Given that cars are discrete, we use the discrete uniform distribution random number generator from the extraDistr package. The code sets a for loop that generates seven numbers (one for each day of the week). The conditional ensures that the first five numbers generated (weekdays) draw numbers between \(1000\) and \(1200\) and that the last two numbers (weekends) are drawn within the (\(1400\),\(1600\)) interval. The set.seed() function is used so that the reader can replicate the values generated if needed.

Below, the table is reproduced once more, but with the simulated values. Can you identify the simulated values from the ones provided by the VA Department of Transportation?

Day Week 1 Week 2 Week 3 Week 4 Week 5
Mon 1105 1020 1163 1070 1051
Tue 1128 1048 1066 1145 1128
Wed 1189 1102 1183 1083 1192
Thu 1175 1094 1003 1045 1111
Fri 1101 1142 1095 1018 1197
Sat 1459 1464 1408 1443 1502
Sun 1580 1534 1512 1599 1587

2.7 Readings

These reading will help you review the concepts and theory necessary for completing this chapter. Grolemund (2014) reviews the R basics needed to perform computer simulation, Jaggia and Kelly (2022) introduces probability distributions, Gelves (2022) has several applied probability problems (with solutions), while Winston and Albright (2019) provides an application of the distributions to business simulation.

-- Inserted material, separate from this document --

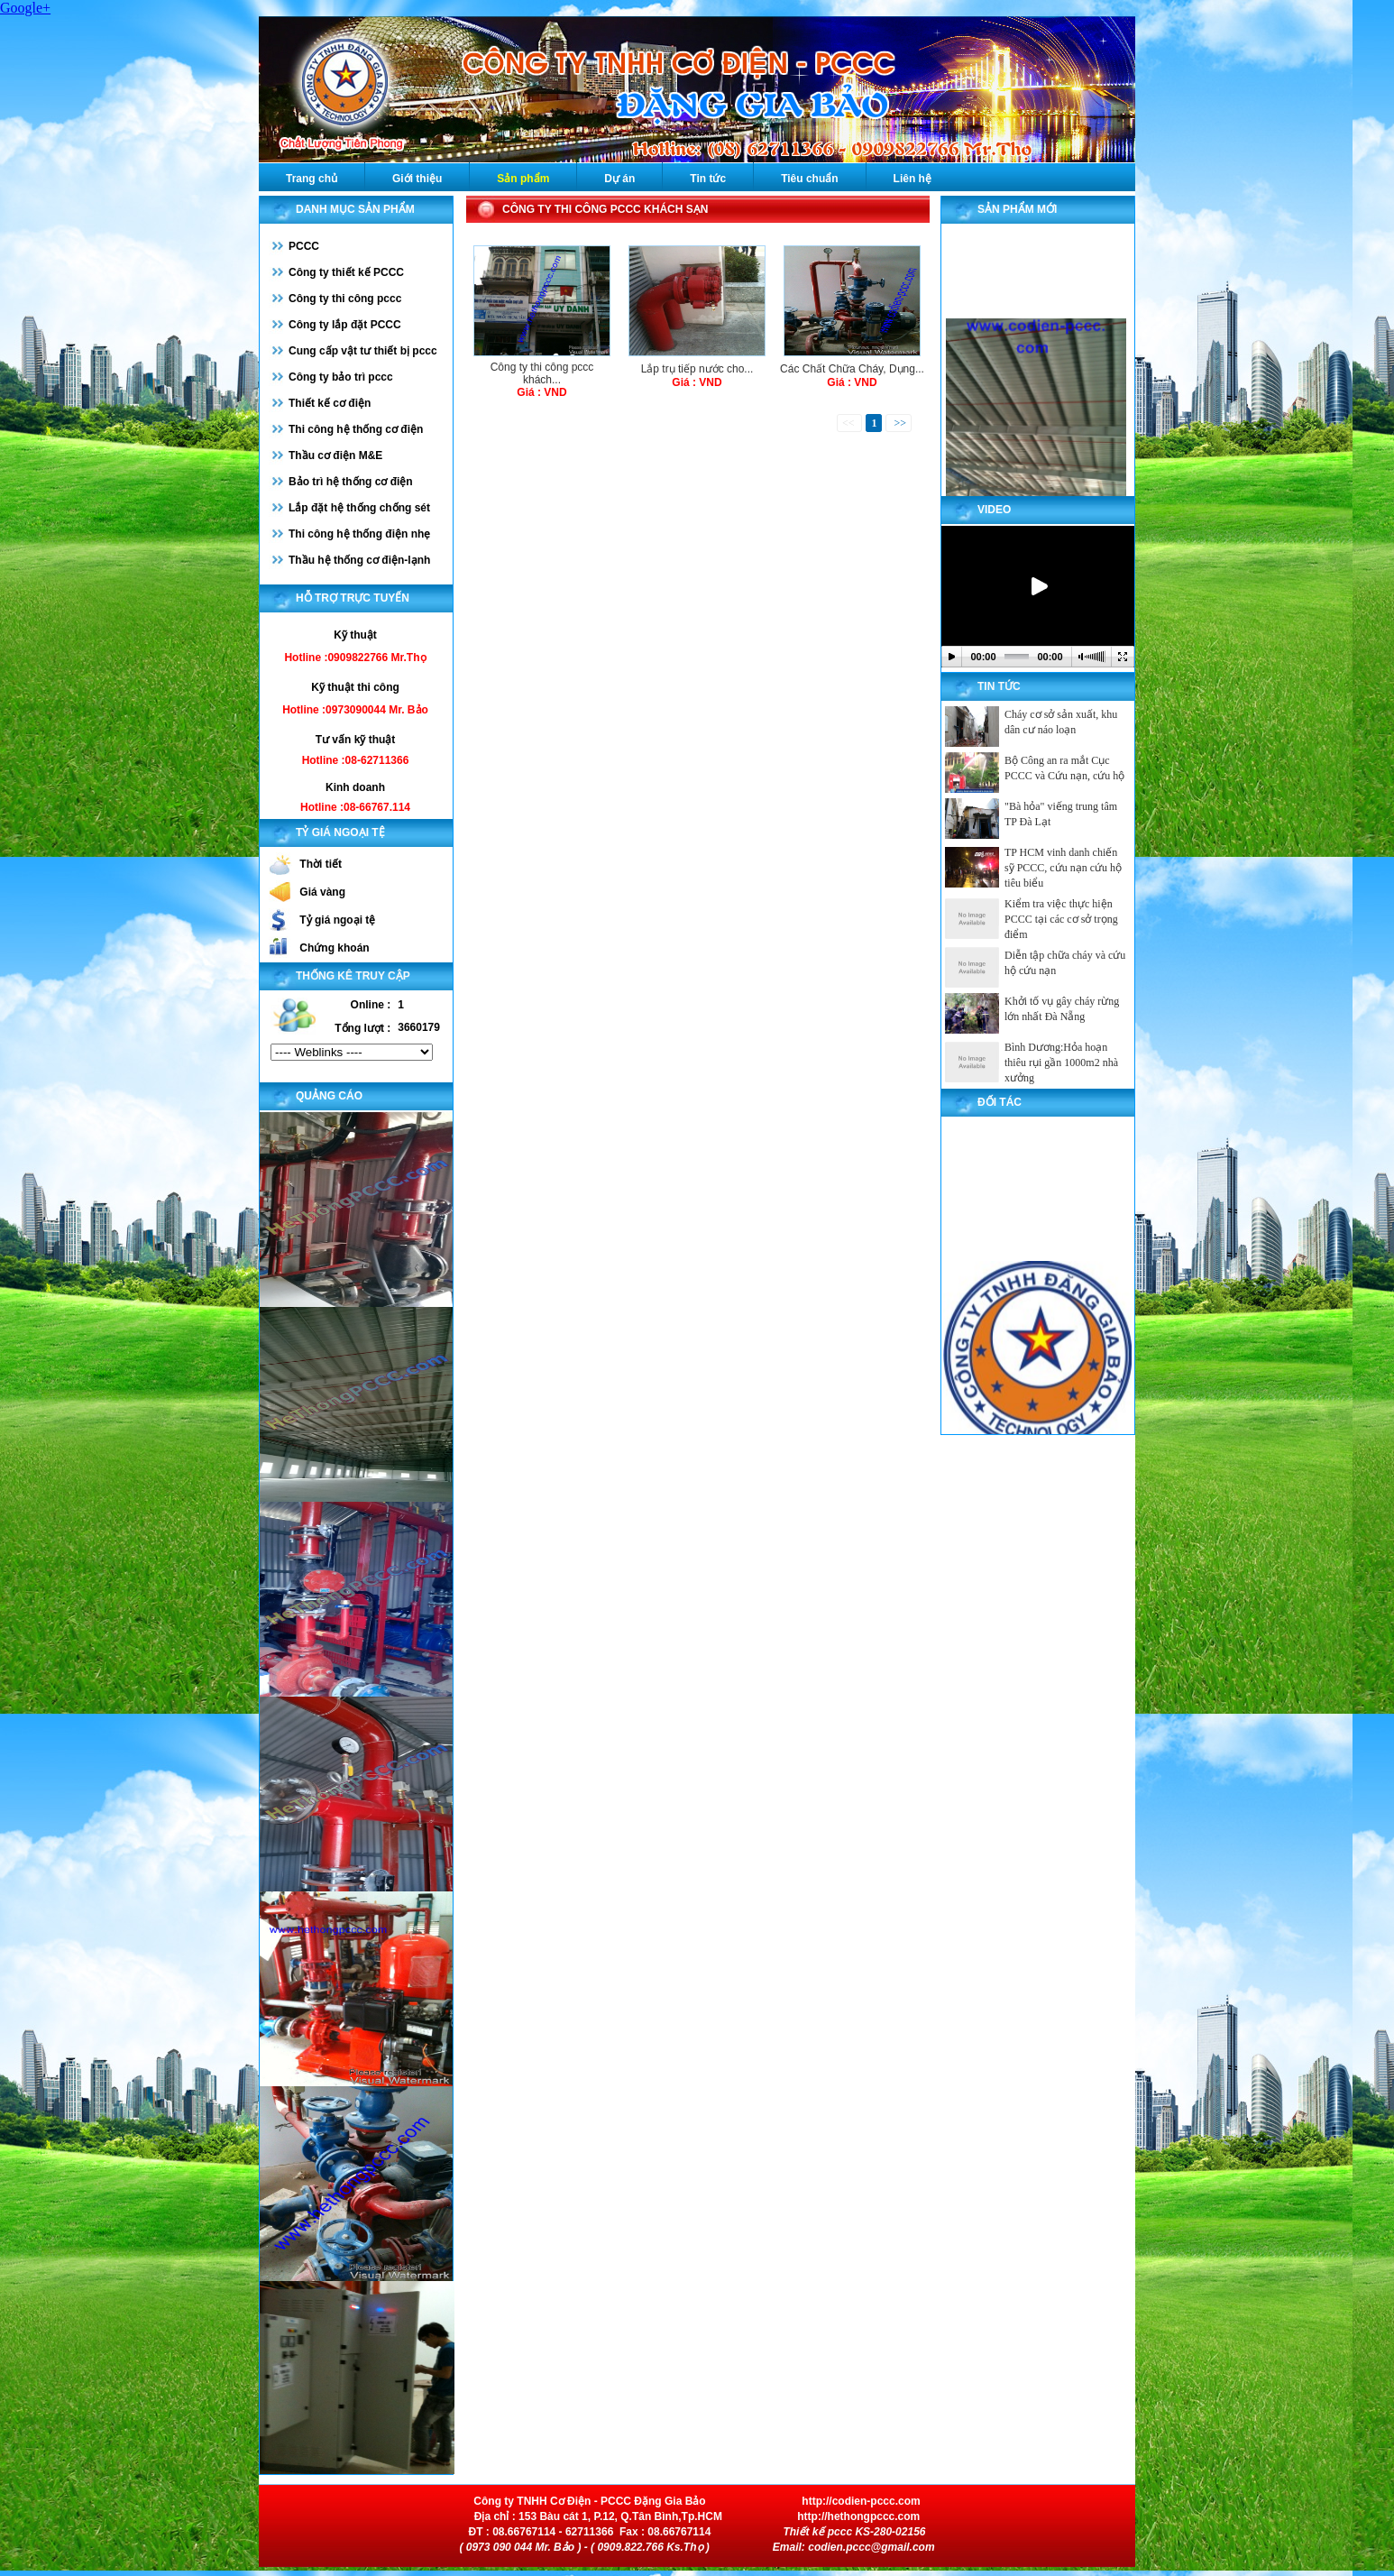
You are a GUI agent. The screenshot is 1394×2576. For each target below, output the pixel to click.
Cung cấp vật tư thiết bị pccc (363, 351)
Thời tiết (320, 864)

  • Grolemund (2014) Chapter 1 (The Very Basics), Chapter 2 (Packages and Help Pages), Chapter 3 (R Objects), Chapter 7.2, 7.3 (Conditional Statements), Chapter 9.3, 9.4, 9.5 (Loops).

  • Jaggia and Kelly (2022) Chapter 5 (Discrete Probability Distributions) and Chapter 6 (Continuous Probability Distributions).

  • Gelves (2022) Chapter 10 (Discrete Random Variables), Chapter 11 (Continuous Random Variables). This is mainly review from your probability course. It is recommended you attempt the exercises in both chapters (solutions are provided at the end).

  • Winston and Albright (2019) Chapter 10.1 (Introduction) and 10.2 (Probability Distributions for Input Variables). Pay special attention to the probability distributions and try to replicate the examples in R.

2.8 Lessons Learned In This Chapter

  • Generate random numbers using R functions.

  • Use Loops and Conditionals to simulate variables.

  • Apply objects, vectors, and data frames to store and manipulate data.